#### Goal of the exercise
Write out the following listing's lines from the one with "arrotondata che circonda" to the one with "ciuccio, di diverse", exactly, with both included and no others.

______

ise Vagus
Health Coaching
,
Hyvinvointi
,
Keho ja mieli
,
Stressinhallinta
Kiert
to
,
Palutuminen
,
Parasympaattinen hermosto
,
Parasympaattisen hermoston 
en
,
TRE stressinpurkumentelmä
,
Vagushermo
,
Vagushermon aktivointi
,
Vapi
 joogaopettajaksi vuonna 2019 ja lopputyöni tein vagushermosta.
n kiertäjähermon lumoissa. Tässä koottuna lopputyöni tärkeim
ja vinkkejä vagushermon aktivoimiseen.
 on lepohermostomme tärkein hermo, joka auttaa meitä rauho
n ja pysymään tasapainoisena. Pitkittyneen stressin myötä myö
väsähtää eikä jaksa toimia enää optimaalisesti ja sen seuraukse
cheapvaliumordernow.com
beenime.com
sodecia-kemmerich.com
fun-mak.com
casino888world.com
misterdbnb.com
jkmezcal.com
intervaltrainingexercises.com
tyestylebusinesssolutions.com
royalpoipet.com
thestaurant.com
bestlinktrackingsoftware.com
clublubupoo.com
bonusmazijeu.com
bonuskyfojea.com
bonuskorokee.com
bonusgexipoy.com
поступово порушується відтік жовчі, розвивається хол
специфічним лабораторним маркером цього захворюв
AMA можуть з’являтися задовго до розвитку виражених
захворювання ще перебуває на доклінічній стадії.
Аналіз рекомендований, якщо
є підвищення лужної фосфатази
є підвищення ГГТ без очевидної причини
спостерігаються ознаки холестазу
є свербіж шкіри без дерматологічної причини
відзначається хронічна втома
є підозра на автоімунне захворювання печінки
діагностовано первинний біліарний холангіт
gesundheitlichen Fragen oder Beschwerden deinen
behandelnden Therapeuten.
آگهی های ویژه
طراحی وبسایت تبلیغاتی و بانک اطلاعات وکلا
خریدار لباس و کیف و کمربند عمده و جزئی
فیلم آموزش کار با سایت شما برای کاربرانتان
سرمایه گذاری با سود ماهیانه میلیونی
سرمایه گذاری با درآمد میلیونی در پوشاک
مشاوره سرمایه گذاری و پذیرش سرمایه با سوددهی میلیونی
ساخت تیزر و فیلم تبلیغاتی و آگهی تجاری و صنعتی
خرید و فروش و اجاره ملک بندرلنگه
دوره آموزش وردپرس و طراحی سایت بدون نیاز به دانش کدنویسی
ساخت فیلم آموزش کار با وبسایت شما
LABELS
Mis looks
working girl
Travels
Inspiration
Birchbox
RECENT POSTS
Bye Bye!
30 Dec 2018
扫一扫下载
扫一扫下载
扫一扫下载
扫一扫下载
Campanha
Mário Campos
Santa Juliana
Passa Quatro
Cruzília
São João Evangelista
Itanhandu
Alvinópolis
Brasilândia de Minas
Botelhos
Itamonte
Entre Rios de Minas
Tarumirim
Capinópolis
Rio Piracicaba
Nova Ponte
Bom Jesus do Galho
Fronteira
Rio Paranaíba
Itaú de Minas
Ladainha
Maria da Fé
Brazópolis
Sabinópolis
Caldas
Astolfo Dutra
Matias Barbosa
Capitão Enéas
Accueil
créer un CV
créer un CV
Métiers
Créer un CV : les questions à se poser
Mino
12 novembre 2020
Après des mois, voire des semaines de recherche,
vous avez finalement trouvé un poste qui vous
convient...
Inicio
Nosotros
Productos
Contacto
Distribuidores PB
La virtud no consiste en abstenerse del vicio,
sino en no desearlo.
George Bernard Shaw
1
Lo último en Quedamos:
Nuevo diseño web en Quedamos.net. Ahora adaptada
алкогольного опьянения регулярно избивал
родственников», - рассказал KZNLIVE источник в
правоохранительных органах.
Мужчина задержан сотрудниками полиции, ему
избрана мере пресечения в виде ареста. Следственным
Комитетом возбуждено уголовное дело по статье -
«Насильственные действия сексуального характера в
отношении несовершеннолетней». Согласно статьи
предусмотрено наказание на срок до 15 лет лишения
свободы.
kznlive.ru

______

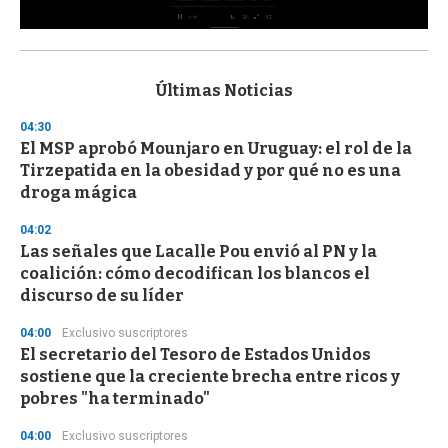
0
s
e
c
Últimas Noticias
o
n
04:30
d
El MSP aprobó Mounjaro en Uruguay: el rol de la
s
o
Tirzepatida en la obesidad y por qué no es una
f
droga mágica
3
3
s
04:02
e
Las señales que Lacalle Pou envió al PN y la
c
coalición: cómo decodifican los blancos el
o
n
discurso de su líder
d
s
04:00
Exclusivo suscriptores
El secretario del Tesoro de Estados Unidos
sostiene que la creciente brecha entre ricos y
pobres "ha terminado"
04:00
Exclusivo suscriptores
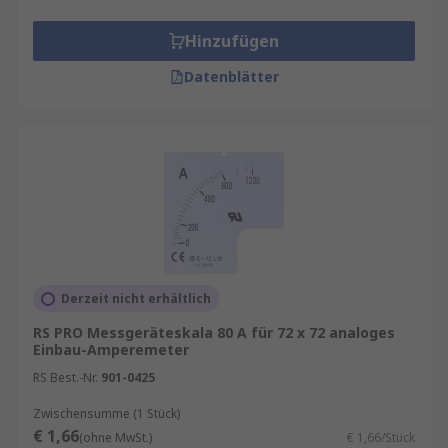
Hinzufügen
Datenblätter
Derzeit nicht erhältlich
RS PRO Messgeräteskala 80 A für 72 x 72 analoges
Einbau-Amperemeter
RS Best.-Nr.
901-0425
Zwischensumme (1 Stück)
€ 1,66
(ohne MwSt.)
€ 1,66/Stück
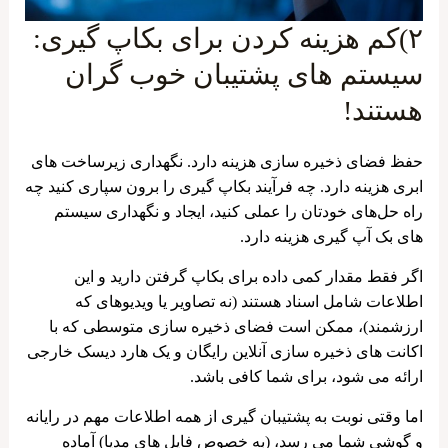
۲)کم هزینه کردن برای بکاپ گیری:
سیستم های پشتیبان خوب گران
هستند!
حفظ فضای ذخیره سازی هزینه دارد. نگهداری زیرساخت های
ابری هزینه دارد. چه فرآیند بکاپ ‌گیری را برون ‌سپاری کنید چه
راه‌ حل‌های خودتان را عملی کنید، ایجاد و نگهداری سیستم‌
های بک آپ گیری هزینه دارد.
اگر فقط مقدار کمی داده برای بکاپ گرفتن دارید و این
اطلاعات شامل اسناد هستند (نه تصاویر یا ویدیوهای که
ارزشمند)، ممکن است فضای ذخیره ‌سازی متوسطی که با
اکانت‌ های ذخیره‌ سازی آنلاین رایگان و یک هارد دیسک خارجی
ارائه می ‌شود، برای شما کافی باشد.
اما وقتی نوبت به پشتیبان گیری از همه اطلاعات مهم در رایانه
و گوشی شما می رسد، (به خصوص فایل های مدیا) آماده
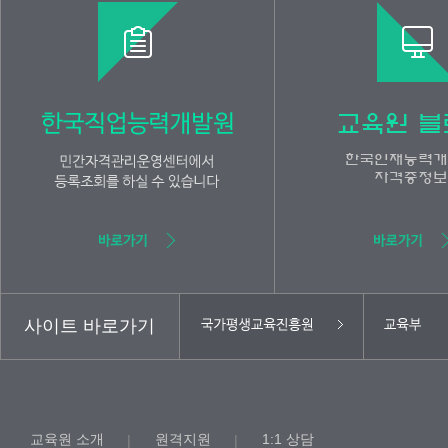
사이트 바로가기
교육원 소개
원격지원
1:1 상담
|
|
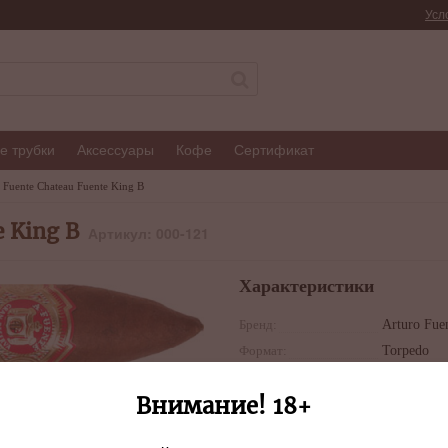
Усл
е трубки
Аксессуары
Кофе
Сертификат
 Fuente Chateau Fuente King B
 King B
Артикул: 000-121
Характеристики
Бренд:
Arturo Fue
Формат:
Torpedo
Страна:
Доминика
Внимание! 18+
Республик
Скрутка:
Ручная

______

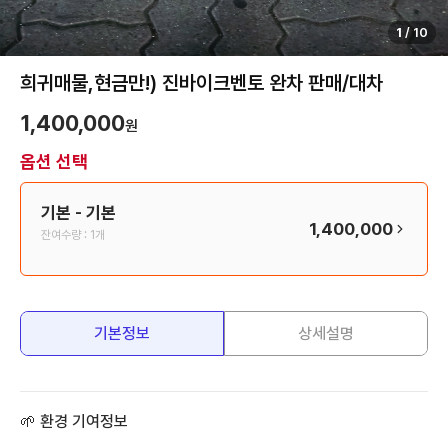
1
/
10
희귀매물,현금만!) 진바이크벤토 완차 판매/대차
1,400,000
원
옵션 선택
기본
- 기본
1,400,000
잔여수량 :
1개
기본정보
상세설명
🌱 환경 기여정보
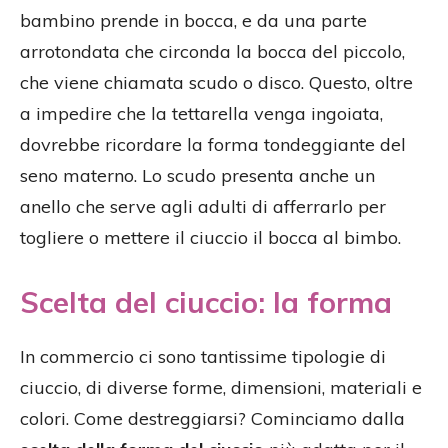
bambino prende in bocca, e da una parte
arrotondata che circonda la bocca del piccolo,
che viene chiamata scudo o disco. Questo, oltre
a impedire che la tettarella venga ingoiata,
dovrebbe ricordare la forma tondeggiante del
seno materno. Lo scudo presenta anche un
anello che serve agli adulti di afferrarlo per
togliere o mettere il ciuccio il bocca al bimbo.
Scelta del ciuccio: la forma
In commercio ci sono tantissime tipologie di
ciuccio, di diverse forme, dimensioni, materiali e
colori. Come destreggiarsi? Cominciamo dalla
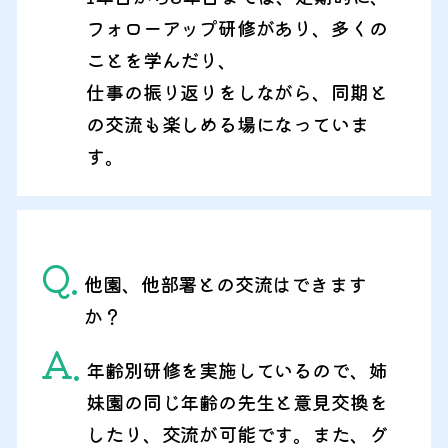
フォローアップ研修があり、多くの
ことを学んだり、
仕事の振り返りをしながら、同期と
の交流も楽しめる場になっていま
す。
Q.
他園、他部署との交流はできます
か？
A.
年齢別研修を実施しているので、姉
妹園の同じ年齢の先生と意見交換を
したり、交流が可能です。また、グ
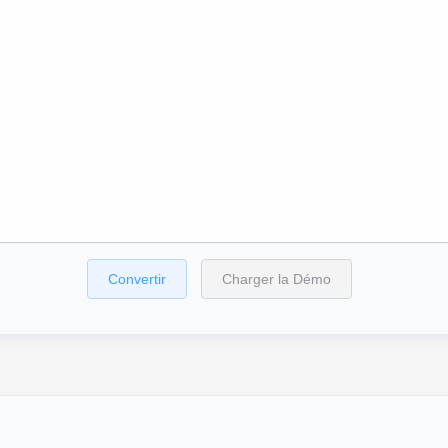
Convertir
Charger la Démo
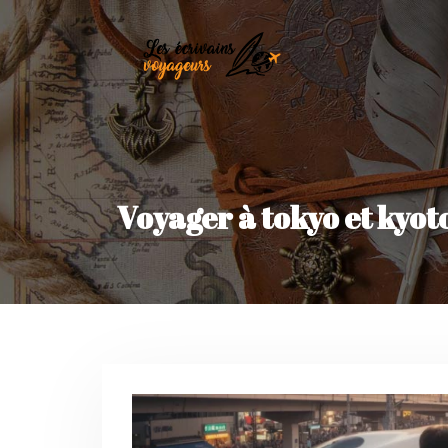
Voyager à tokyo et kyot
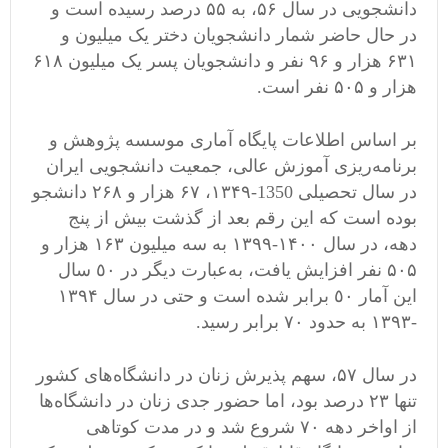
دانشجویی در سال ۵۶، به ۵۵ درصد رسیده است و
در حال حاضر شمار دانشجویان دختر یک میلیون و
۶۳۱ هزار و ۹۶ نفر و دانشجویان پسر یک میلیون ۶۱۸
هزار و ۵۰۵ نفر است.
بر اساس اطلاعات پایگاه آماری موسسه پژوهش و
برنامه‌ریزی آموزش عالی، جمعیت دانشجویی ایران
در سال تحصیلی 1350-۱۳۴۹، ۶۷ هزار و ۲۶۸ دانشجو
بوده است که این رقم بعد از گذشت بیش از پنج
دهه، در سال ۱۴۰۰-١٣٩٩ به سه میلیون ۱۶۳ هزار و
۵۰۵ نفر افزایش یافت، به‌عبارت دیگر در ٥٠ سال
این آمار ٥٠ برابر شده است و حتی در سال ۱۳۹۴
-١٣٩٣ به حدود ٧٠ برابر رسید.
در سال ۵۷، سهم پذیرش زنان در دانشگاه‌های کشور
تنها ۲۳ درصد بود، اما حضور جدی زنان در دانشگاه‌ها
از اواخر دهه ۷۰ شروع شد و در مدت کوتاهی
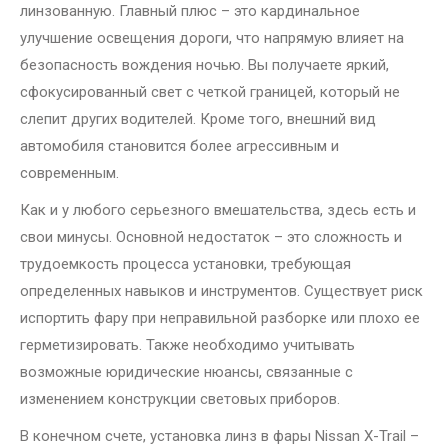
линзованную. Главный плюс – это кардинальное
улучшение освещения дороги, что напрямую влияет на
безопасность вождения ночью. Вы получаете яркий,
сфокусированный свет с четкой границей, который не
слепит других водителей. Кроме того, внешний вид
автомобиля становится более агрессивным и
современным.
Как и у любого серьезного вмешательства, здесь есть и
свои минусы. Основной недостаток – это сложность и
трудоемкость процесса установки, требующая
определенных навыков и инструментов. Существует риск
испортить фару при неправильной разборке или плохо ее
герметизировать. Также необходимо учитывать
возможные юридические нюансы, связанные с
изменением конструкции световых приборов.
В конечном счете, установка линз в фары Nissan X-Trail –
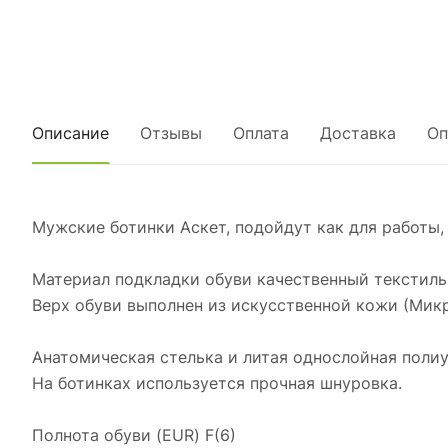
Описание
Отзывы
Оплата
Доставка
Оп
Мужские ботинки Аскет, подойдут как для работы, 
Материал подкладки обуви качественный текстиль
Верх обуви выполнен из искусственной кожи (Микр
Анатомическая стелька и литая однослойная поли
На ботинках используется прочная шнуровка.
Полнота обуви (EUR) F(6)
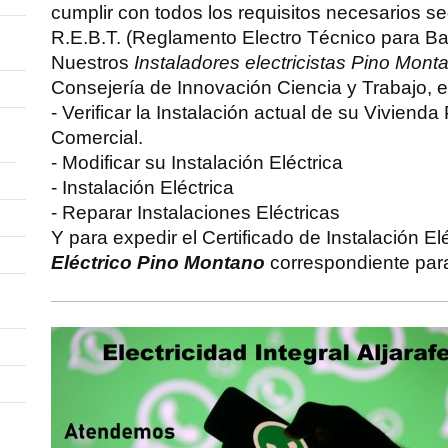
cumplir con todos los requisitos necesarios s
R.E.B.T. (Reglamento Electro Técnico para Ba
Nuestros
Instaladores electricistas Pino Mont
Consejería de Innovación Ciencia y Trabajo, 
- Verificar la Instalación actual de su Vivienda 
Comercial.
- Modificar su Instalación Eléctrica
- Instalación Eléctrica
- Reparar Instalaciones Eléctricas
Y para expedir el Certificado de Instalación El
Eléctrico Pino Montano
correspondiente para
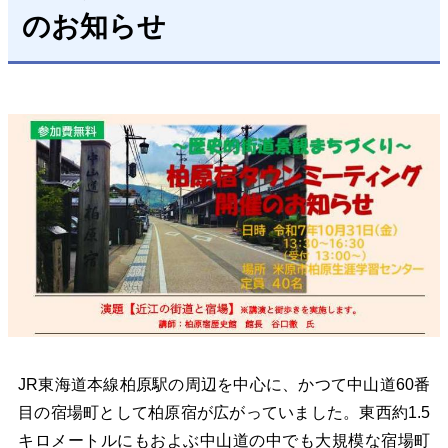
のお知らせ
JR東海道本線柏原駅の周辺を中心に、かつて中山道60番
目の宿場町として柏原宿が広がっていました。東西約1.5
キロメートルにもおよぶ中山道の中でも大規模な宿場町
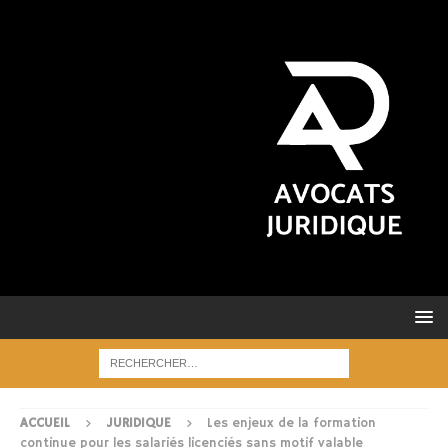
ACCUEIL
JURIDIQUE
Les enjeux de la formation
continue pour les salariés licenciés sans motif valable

______

#### Task output
arrotondata che circonda la bocca del piccolo,
che viene chiamata scudo o disco. Questo, oltre
a impedire che la tettarella venga ingoiata,
dovrebbe ricordare la forma tondeggiante del
seno materno. Lo scudo presenta anche un
anello che serve agli adulti di afferrarlo per
togliere o mettere il ciuccio il bocca al bimbo.
Scelta del ciuccio: la forma
In commercio ci sono tantissime tipologie di
ciuccio, di diverse forme, dimensioni, materiali e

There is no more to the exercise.